大企業病

2010年5月6日 木曜日

JALを少数精鋭にしたところで、コストダウンできたとしても将来性があるのだろうか?LCC(ローコストキャリア)と呼ばれる航空会社がJALの半分の価格で飛行機を飛ばして利益を出している現実を見れば明らか。JALが赤でLCCは黒。

大企業病だ。

大前さんの表現を借りれば、大企業は人間と同じで年を取れば垢やコレステロールがたまるのだ。小売業では、古い会社は販売管理費は26%程度です。ここからコストダウンを図ったところで5%ダウンがマックスで21%~22%が限界値です。

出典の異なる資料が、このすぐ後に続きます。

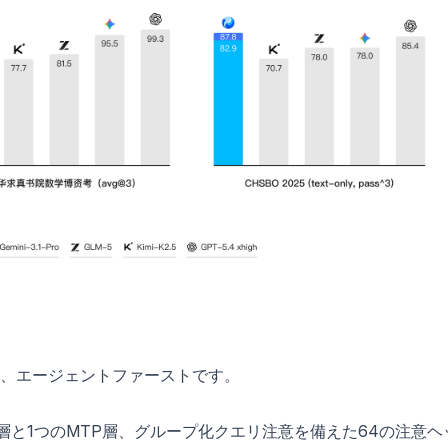
、エージェントファーストです。
erts、80層と1つのMTP層、グループ化クエリ注意を備えた64の注意ヘ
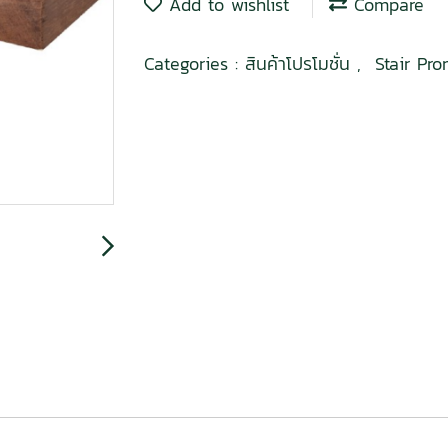
Add to wishlist
Compare
Categories :
สินค้าโปรโมชั่น
,
Stair Pr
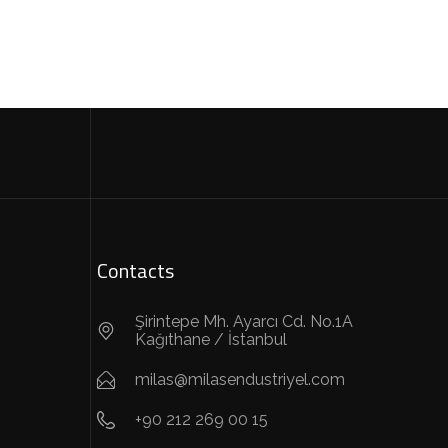
Contacts
Şirintepe Mh. Ayarcı Cd. No.1A
Kağıthane / İstanbul
milas@milasendustriyel.com
+90 212 269 00 15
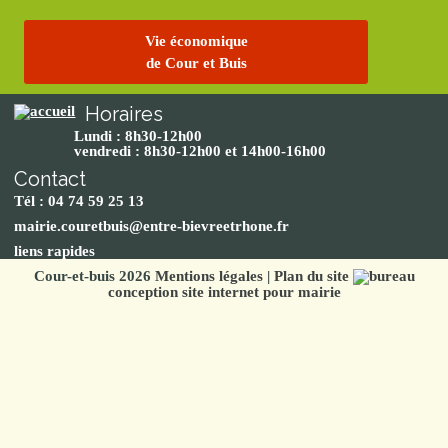
Vie économique
de Cour et Buis
Horaires
Lundi : 8h30-12h00
vendredi : 8h30-12h00 et 14h00-16h00
Contact
Tél : 04 74 59 25 13
mairie.couretbuis@entre-bievreetrhone.fr
liens rapides
Cour-et-buis 2026
Mentions légales
|
Plan du site
conception site internet pour mairie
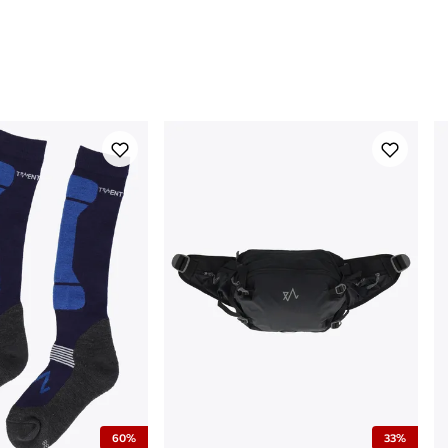
60%
33%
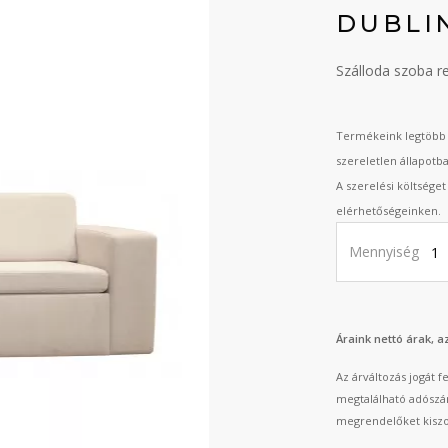
DUBLI
Szálloda szoba r
Termékeink legtöbb 
szereletlen állapotb
A szerelési költsége
elérhetőségeinken.
Mennyiség
Áraink nettó árak, 
Az árváltozás jogát 
megtalálható adószá
megrendelőket kiszo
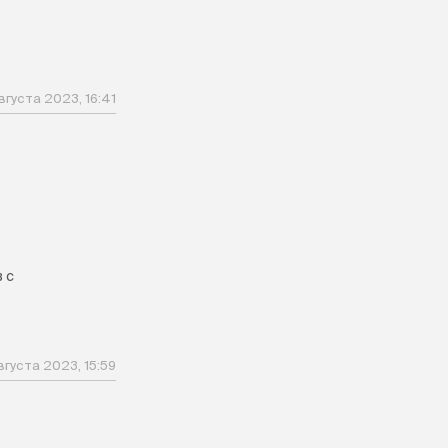
вгуста 2023, 16:41
 с
вгуста 2023, 15:59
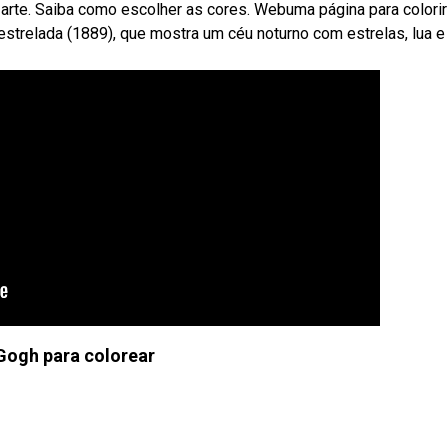
a arte. Saiba como escolher as cores. Webuma página para colorir
 estrelada (1889), que mostra um céu noturno com estrelas, lua e
Gogh para colorear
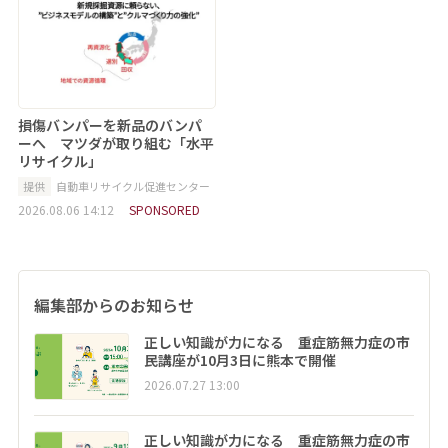
損傷バンパーを新品のバンパ
ーへ マツダが取り組む「水平
リサイクル」
提供
自動車リサイクル促進センター
2026.08.06 14:12
SPONSORED
編集部からのお知らせ
正しい知識が力になる 重症筋無力症の市
民講座が10月3日に熊本で開催
2026.07.27 13:00
正しい知識が力になる 重症筋無力症の市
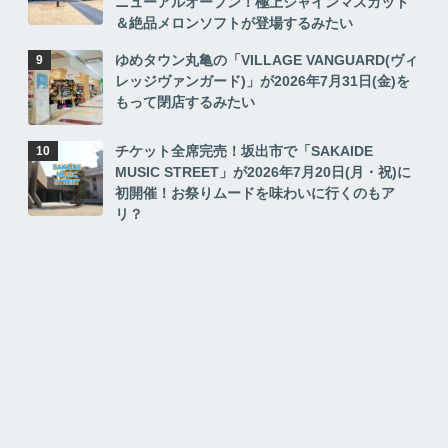
ニューアルオープン！極上シャインマスカット
＆絶品メロンソフトが登場するみたい
ゆめタウン丸亀の「VILLAGE VANGUARD(ヴィ
レッジヴァンガード)」が2026年7月31日(金)を
もって閉店するみたい
チケット全席完売！坂出市で「SAKAIDE
MUSIC STREET」が2026年7月20日(月・祝)に
初開催！お祭りムードを味わいに行くのもア
リ？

対して、アメリカのウォルマートがシアーズを見事に潰した時の販売管理費は13%。これでは勝負にならないでしょう。

古い体質の企業や組織に垢やコレステロールがたまる理由は次の通りです。パーキンソンの法則というものがあります。「仕事量は与えられた時間を使いきるまで膨張する」という法則です。また、彼は間接業務は本来の目的と関係なく人の数に比例して増える事も指摘しています。

ベンチャーのような企業、新しい会社、人数が少ない中小企業は人手が少ない。そのため必要最低限のことしかしない、あるいはできない。特に起業したての頃は一人で二役も三役もこなすことは当たり前です。しかし、会社が大きくなると一人ではこなすことが難しくなるから仕事が細分化されます。仕事を細分化してルーチン化する事で仕組みとして定着します。こちらの方が効率的で確実です。仕組みとして仕事が定着すると、新しい人やこれまで体験した事のない人でも、その仕事はできるようになります。しかし、組織の肥大化に応じて機能が細分化する事で、それぞれの管理業務が発生して、それらを連結する間接業務が発生します。

これが大企業病の症状のシナリオです。このような会社はコストダウンしたところで、1人でマルチタスクをこなせる人材がそもそもいないので、そのままの仕組みでは仕事がうまく回らないのは当たり前です。しかし、多くの大企業は仕事の定義、役割の見直しをかえないまま各部門の人員を均一的に削減するので、現場の仕事は倍も三倍も忙しくなります。こんなしわ寄せが来たところで生産性は構造的にあがるはずがないから社員にとっても良い迷惑でしょう。